WNAM REPORT: Russian Foreign Minister Sergei Lavrov has announced that his country will sign a strategic partnership agreement with Iran “in the near future.”
“The treaty is being prepared for signing in the near future,” Lavrov said at a Eurasian security summit in Belarus on Thursday.
“It will affirm both parties’ commitment to closer defense cooperation and collaboration for regional and global peace and security,” he added.
His remarks came as Russian President Vladimir Putin last month approved a proposal forwarded by the country’s foreign ministry for the signing of a strategic partnership agreement with Iran.
Last week, Putin invited Iranian President Masoud Pezeshkian to visit Russia to ink a comprehensive cooperation agreement.

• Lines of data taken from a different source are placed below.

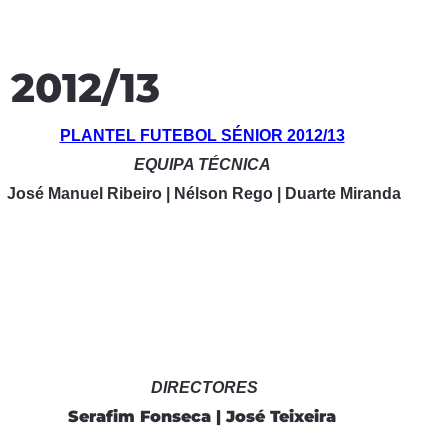
2012/13
PLANTEL FUTEBOL SÉNIOR 2012/13
EQUIPA TÉCNICA
José Manuel Ribeiro | Nélson Rego | Duarte Miranda
DIRECTORES
Serafim Fonseca | José Teixeira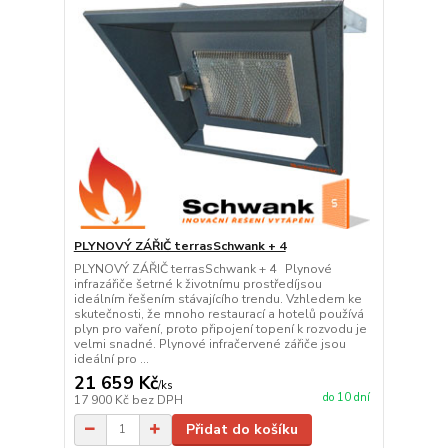
PLYNOVÝ ZÁŘIČ terrasSchwank + 4
PLYNOVÝ ZÁŘIČ terrasSchwank + 4 Plynové
infrazářiče šetrné k životnímu prostředíjsou
ideálním řešením stávajícího trendu. Vzhledem ke
skutečnosti, že mnoho restaurací a hotelů používá
plyn pro vaření, proto připojení topení k rozvodu je
velmi snadné. Plynové infračervené zářiče jsou
ideální pro ...
21 659 Kč
/
ks
do 10 dní
17 900 Kč
bez DPH
Přidat do košíku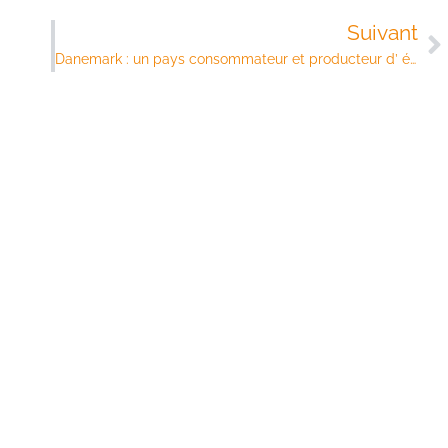
Suivant
Danemark : un pays consommateur et producteur d’ énergie verte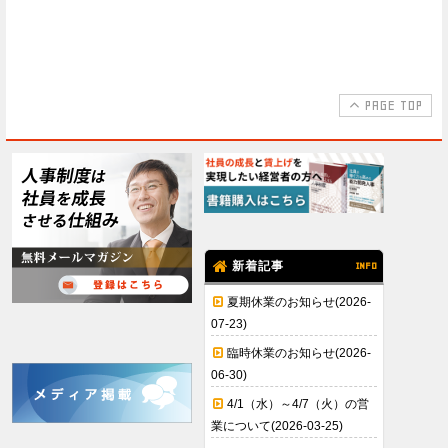
PAGE TOP
新着記事
INFO
夏期休業のお知らせ(2026-
07-23)
臨時休業のお知らせ(2026-
06-30)
4/1（水）～4/7（火）の営
業について(2026-03-25)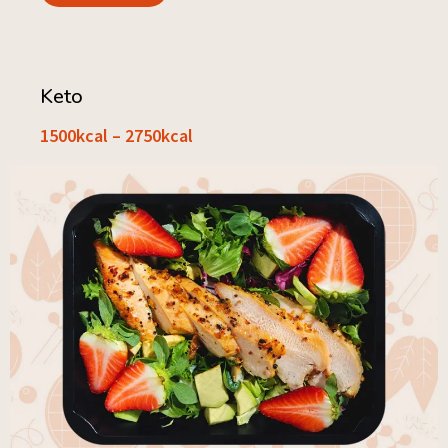
Keto
1500kcal – 2750kcal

Putin has called Moscow-Tehran ties a “priority” for his country.
Iran and Russia, as two close and strategic allies, have over the past years deepened their relations in various fields, despite being under heavy Western sanctions.
The countries signed a 10-year deal, dubbed the Treaty on the Basis of Mutual Relations and Principles of Cooperation between Iran and Russia, in 2001. Upon the conclusion of its period, the agreement was extended for two five-year terms, extending its expiration date until 2026.
Speaking to Putin on the sidelines of the BRICS summit in Russia’s Kazan on October 23, President Masoud Pezeshkian termed Tehran-Moscow ties as “strategic and highly beneficial” for both sides.
Hoping that the economic, political, scientific, cultural, and commercial ties between the two countries would continue to grow, he said he was looking forward to signing the comprehensive cooperation agreement during his upcoming official visit to Moscow.
He asserted that boosting cooperation between the countries would undermine the effectiveness of the sanctions and unjust actions that had been imposed on both nations.